- **ASSIGNMENT**: Your answer must be the full listing, reproduced word for word.

- **EXERCISE INPUT**:
#####

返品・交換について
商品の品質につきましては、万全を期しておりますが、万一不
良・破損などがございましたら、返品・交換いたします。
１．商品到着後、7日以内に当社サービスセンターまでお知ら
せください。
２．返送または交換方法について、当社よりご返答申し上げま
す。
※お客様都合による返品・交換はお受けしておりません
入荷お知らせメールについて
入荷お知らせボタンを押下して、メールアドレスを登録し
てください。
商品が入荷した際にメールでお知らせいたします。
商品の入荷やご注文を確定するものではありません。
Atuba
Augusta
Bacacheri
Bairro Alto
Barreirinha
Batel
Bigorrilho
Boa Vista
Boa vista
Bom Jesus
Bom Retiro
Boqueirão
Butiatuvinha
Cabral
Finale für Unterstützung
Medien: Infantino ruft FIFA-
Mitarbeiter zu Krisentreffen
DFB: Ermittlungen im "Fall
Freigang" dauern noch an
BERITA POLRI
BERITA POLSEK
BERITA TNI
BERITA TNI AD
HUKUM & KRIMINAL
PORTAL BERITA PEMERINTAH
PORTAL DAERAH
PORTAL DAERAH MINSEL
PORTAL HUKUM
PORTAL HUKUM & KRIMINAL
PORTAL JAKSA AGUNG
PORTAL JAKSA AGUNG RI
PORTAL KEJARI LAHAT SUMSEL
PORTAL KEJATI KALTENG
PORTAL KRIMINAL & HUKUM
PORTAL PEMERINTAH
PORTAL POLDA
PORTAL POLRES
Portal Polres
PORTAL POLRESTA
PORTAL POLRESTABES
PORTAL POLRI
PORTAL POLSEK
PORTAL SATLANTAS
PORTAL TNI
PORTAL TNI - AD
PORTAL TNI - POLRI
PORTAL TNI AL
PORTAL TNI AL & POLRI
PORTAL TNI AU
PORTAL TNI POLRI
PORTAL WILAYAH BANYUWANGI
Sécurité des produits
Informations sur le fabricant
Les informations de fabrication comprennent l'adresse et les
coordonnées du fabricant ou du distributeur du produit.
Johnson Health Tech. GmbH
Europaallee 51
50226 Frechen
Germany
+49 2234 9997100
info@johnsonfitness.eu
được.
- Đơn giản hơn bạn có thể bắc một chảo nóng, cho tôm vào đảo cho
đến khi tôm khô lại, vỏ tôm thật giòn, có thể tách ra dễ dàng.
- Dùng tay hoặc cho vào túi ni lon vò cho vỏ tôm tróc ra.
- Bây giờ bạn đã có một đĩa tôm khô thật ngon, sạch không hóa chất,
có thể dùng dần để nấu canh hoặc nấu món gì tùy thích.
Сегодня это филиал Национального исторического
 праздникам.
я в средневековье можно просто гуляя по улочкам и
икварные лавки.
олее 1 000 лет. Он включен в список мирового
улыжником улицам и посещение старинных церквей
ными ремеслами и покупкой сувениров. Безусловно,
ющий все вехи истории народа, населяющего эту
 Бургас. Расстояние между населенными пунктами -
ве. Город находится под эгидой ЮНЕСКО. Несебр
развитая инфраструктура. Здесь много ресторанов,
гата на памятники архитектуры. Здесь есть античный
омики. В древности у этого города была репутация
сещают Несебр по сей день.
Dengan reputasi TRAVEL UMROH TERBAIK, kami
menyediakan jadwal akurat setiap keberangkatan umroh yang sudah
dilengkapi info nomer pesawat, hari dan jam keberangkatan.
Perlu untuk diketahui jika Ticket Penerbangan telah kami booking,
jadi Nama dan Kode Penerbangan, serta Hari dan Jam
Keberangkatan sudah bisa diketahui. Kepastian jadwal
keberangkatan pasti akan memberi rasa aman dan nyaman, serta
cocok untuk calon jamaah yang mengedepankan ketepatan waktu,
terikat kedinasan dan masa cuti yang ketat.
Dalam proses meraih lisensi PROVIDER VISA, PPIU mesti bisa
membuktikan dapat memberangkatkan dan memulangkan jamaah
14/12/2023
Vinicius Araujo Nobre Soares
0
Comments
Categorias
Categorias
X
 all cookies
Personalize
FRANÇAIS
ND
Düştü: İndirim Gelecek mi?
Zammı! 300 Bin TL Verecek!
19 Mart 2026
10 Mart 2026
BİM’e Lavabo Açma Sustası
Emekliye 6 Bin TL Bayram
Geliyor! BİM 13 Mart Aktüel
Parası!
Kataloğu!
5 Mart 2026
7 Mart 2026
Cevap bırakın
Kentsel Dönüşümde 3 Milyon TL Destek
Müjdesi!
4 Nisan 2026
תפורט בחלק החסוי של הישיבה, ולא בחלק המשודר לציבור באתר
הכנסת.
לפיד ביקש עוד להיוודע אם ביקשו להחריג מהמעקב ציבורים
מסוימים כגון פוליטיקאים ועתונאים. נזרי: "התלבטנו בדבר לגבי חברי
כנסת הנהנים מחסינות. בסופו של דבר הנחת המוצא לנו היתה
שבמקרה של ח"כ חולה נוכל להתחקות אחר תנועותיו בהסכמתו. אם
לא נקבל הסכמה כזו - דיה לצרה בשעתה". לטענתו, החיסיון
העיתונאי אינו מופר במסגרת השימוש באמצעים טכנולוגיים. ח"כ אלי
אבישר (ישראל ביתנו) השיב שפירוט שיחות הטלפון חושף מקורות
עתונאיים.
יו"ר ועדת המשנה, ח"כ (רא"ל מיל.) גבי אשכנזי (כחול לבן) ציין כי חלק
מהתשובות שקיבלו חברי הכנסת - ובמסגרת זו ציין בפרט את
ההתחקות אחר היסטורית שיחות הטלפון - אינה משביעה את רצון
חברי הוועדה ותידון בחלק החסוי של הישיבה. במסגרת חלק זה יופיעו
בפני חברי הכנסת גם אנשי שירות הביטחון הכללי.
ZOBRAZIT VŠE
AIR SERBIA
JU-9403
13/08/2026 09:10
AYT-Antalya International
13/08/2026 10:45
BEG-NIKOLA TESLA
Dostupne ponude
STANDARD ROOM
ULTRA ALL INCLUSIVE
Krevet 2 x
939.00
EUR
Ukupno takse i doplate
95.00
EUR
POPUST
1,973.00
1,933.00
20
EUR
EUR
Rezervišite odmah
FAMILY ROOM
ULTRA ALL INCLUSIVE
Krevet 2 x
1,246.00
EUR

#####

- **RESPONSE FOR THIS EXERCISE**:
返品・交換について
商品の品質につきましては、万全を期しておりますが、万一不
良・破損などがございましたら、返品・交換いたします。
１．商品到着後、7日以内に当社サービスセンターまでお知ら
せください。
２．返送または交換方法について、当社よりご返答申し上げま
す。
※お客様都合による返品・交換はお受けしておりません
入荷お知らせメールについて
入荷お知らせボタンを押下して、メールアドレスを登録し
てください。
商品が入荷した際にメールでお知らせいたします。
商品の入荷やご注文を確定するものではありません。
Atuba
Augusta
Bacacheri
Bairro Alto
Barreirinha
Batel
Bigorrilho
Boa Vista
Boa vista
Bom Jesus
Bom Retiro
Boqueirão
Butiatuvinha
Cabral
Finale für Unterstützung
Medien: Infantino ruft FIFA-
Mitarbeiter zu Krisentreffen
DFB: Ermittlungen im "Fall
Freigang" dauern noch an
BERITA POLRI
BERITA POLSEK
BERITA TNI
BERITA TNI AD
HUKUM & KRIMINAL
PORTAL BERITA PEMERINTAH
PORTAL DAERAH
PORTAL DAERAH MINSEL
PORTAL HUKUM
PORTAL HUKUM & KRIMINAL
PORTAL JAKSA AGUNG
PORTAL JAKSA AGUNG RI
PORTAL KEJARI LAHAT SUMSEL
PORTAL KEJATI KALTENG
PORTAL KRIMINAL & HUKUM
PORTAL PEMERINTAH
PORTAL POLDA
PORTAL POLRES
Portal Polres
PORTAL POLRESTA
PORTAL POLRESTABES
PORTAL POLRI
PORTAL POLSEK
PORTAL SATLANTAS
PORTAL TNI
PORTAL TNI - AD
PORTAL TNI - POLRI
PORTAL TNI AL
PORTAL TNI AL & POLRI
PORTAL TNI AU
PORTAL TNI POLRI
PORTAL WILAYAH BANYUWANGI
Sécurité des produits
Informations sur le fabricant
Les informations de fabrication comprennent l'adresse et les
coordonnées du fabricant ou du distributeur du produit.
Johnson Health Tech. GmbH
Europaallee 51
50226 Frechen
Germany
+49 2234 9997100
info@johnsonfitness.eu
được.
- Đơn giản hơn bạn có thể bắc một chảo nóng, cho tôm vào đảo cho
đến khi tôm khô lại, vỏ tôm thật giòn, có thể tách ra dễ dàng.
- Dùng tay hoặc cho vào túi ni lon vò cho vỏ tôm tróc ra.
- Bây giờ bạn đã có một đĩa tôm khô thật ngon, sạch không hóa chất,
có thể dùng dần để nấu canh hoặc nấu món gì tùy thích.
Сегодня это филиал Национального исторического
 праздникам.
я в средневековье можно просто гуляя по улочкам и
икварные лавки.
олее 1 000 лет. Он включен в список мирового
улыжником улицам и посещение старинных церквей
ными ремеслами и покупкой сувениров. Безусловно,
ющий все вехи истории народа, населяющего эту
 Бургас. Расстояние между населенными пунктами -
ве. Город находится под эгидой ЮНЕСКО. Несебр
развитая инфраструктура. Здесь много ресторанов,
гата на памятники архитектуры. Здесь есть античный
омики. В древности у этого города была репутация
сещают Несебр по сей день.
Dengan reputasi TRAVEL UMROH TERBAIK, kami
menyediakan jadwal akurat setiap keberangkatan umroh yang sudah
dilengkapi info nomer pesawat, hari dan jam keberangkatan.
Perlu untuk diketahui jika Ticket Penerbangan telah kami booking,
jadi Nama dan Kode Penerbangan, serta Hari dan Jam
Keberangkatan sudah bisa diketahui. Kepastian jadwal
keberangkatan pasti akan memberi rasa aman dan nyaman, serta
cocok untuk calon jamaah yang mengedepankan ketepatan waktu,
terikat kedinasan dan masa cuti yang ketat.
Dalam proses meraih lisensi PROVIDER VISA, PPIU mesti bisa
membuktikan dapat memberangkatkan dan memulangkan jamaah
14/12/2023
Vinicius Araujo Nobre Soares
0
Comments
Categorias
Categorias
X
 all cookies
Personalize
FRANÇAIS
ND
Düştü: İndirim Gelecek mi?
Zammı! 300 Bin TL Verecek!
19 Mart 2026
10 Mart 2026
BİM’e Lavabo Açma Sustası
Emekliye 6 Bin TL Bayram
Geliyor! BİM 13 Mart Aktüel
Parası!
Kataloğu!
5 Mart 2026
7 Mart 2026
Cevap bırakın
Kentsel Dönüşümde 3 Milyon TL Destek
Müjdesi!
4 Nisan 2026
תפורט בחלק החסוי של הישיבה, ולא בחלק המשודר לציבור באתר
הכנסת.
לפיד ביקש עוד להיוודע אם ביקשו להחריג מהמעקב ציבורים
מסוימים כגון פוליטיקאים ועתונאים. נזרי: "התלבטנו בדבר לגבי חברי
כנסת הנהנים מחסינות. בסופו של דבר הנחת המוצא לנו היתה
שבמקרה של ח"כ חולה נוכל להתחקות אחר תנועותיו בהסכמתו. אם
לא נקבל הסכמה כזו - דיה לצרה בשעתה". לטענתו, החיסיון
העיתונאי אינו מופר במסגרת השימוש באמצעים טכנולוגיים. ח"כ אלי
אבישר (ישראל ביתנו) השיב שפירוט שיחות הטלפון חושף מקורות
עתונאיים.
יו"ר ועדת המשנה, ח"כ (רא"ל מיל.) גבי אשכנזי (כחול לבן) ציין כי חלק
מהתשובות שקיבלו חברי הכנסת - ובמסגרת זו ציין בפרט את
ההתחקות אחר היסטורית שיחות הטלפון - אינה משביעה את רצון
חברי הוועדה ותידון בחלק החסוי של הישיבה. במסגרת חלק זה יופיעו
בפני חברי הכנסת גם אנשי שירות הביטחון הכללי.
ZOBRAZIT VŠE
AIR SERBIA
JU-9403
13/08/2026 09:10
AYT-Antalya International
13/08/2026 10:45
BEG-NIKOLA TESLA
Dostupne ponude
STANDARD ROOM
ULTRA ALL INCLUSIVE
Krevet 2 x
939.00
EUR
Ukupno takse i doplate
95.00
EUR
POPUST
1,973.00
1,933.00
20
EUR
EUR
Rezervišite odmah
FAMILY ROOM
ULTRA ALL INCLUSIVE
Krevet 2 x
1,246.00
EUR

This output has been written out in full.